A Conjoint-Based Approach to Analyze the Importance of Brand Choice Attributes: Pizza Restaurant Cases.
- Author:
In Sook CHAE
1
;
Min A LEE
;
Seo Young SHIN
;
Il Sun YANG
;
Jin A CHA
Author Information
1. Department of Tourism and Foodservice Industry, Tonghae University, Donghae, Korea.
- Publication Type:Original Article
- Keywords:
pizza restaurant;
brand choice;
trade off;
conjoint analysis
- MeSH:
Atmosphere;
Focus Groups;
Korea;
Restaurants*
- From:Korean Journal of Community Nutrition
2002;7(3):354-360
- CountryRepublic of Korea
- Language:Korean
-
Abstract:
The purposes of this study were (1) to understand how customers trade off one attribute against another when they choose a pizza restaurant, (2) to compare the importance of individual attributes with their relative importance and (3) to compare customers' brand choice patterns with the prediction of pizza restaurant operators. Empirical data for this study were collected from the customers (n = 307) and operators (n = 273) of four famous pizza franchise restaurants in Korea, Pizza Hut, Mister Pizza, Domino's Pizza and Pizza Mall.
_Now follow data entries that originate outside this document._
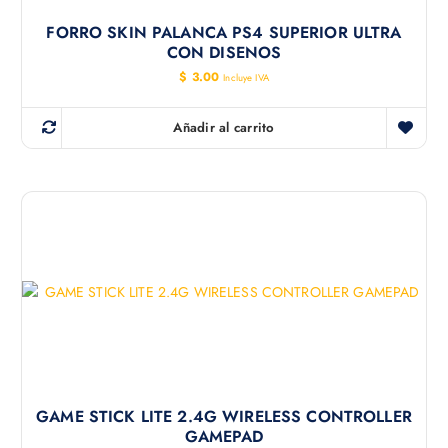
FORRO SKIN PALANCA PS4 SUPERIOR ULTRA
CON DISENOS
$
3.00
Incluye IVA
Añadir al carrito
GAME STICK LITE 2.4G WIRELESS CONTROLLER
GAMEPAD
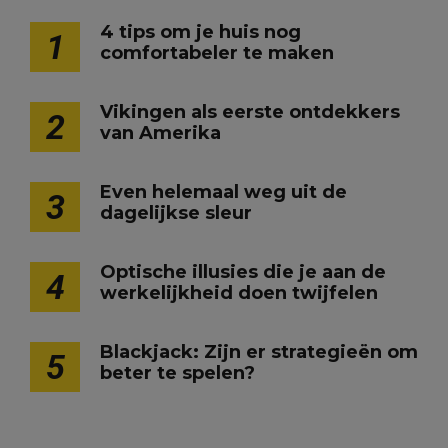
4 tips om je huis nog
1
comfortabeler te maken
Vikingen als eerste ontdekkers
2
van Amerika
Even helemaal weg uit de
3
dagelijkse sleur
Optische illusies die je aan de
4
werkelijkheid doen twijfelen
Blackjack: Zijn er strategieën om
5
beter te spelen?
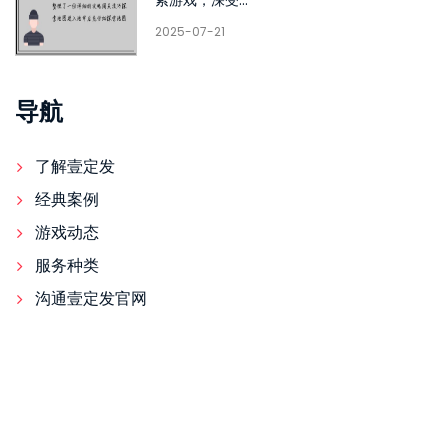
2025-07-21
导航
了解壹定发
经典案例
游戏动态
服务种类
沟通壹定发官网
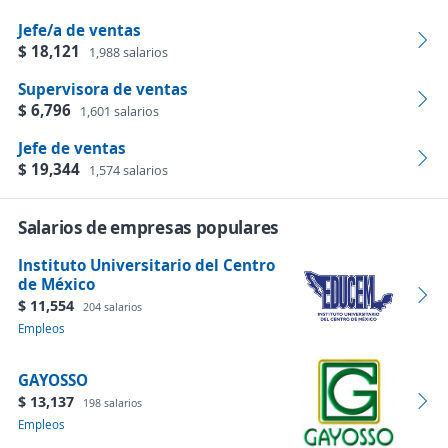
Jefe/a de ventas
$ 18,121
1,988 salarios
Supervisora de ventas
$ 6,796
1,601 salarios
Jefe de ventas
$ 19,344
1,574 salarios
Salarios de empresas populares
Instituto Universitario del Centro
de México
$ 11,554
204 salarios
Empleos
GAYOSSO
$ 13,137
198 salarios
Empleos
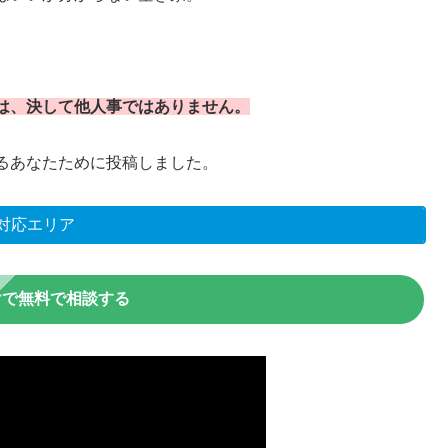
は、決して他人事ではありません。
るあなたために投稿しました。
対応エリア
けで無料で相談する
The attributes and attribute levels for the hypothetical profiles were decided from the focus group discussion. A total of 16 profiles was selected from fractional factorial designs. The SPSS conjoint procedure was used to calculate utility scores and simulate profiles. The overall group statistics showed the relative importance of all attributes compared with one other. Taste was the most important attribute (32.48%) in choosing a pizza restaurant, followed by service (21.87%), atmosphere (17.23%), price (15.17%) and speed of delivery (13.26%). There was a difference between the customers' ratings of the importance of the individual attributes and the ranking of the same attributes' relative importance as derived from the conjoint analysis. The operators rated service (26.54%) as also being important, as well as taste (27.76%), in choosing a pizza restaurant. The rankings of relative importance for pizza taste, service and price were statistically different in the customers' and operators' data (p < .001, p < .01, p < .05). Operators who want to differentiate themselves from their competitors should make decisions based on an increased understanding of their customers' brand choice decision process and measure the hidden needs of their customers.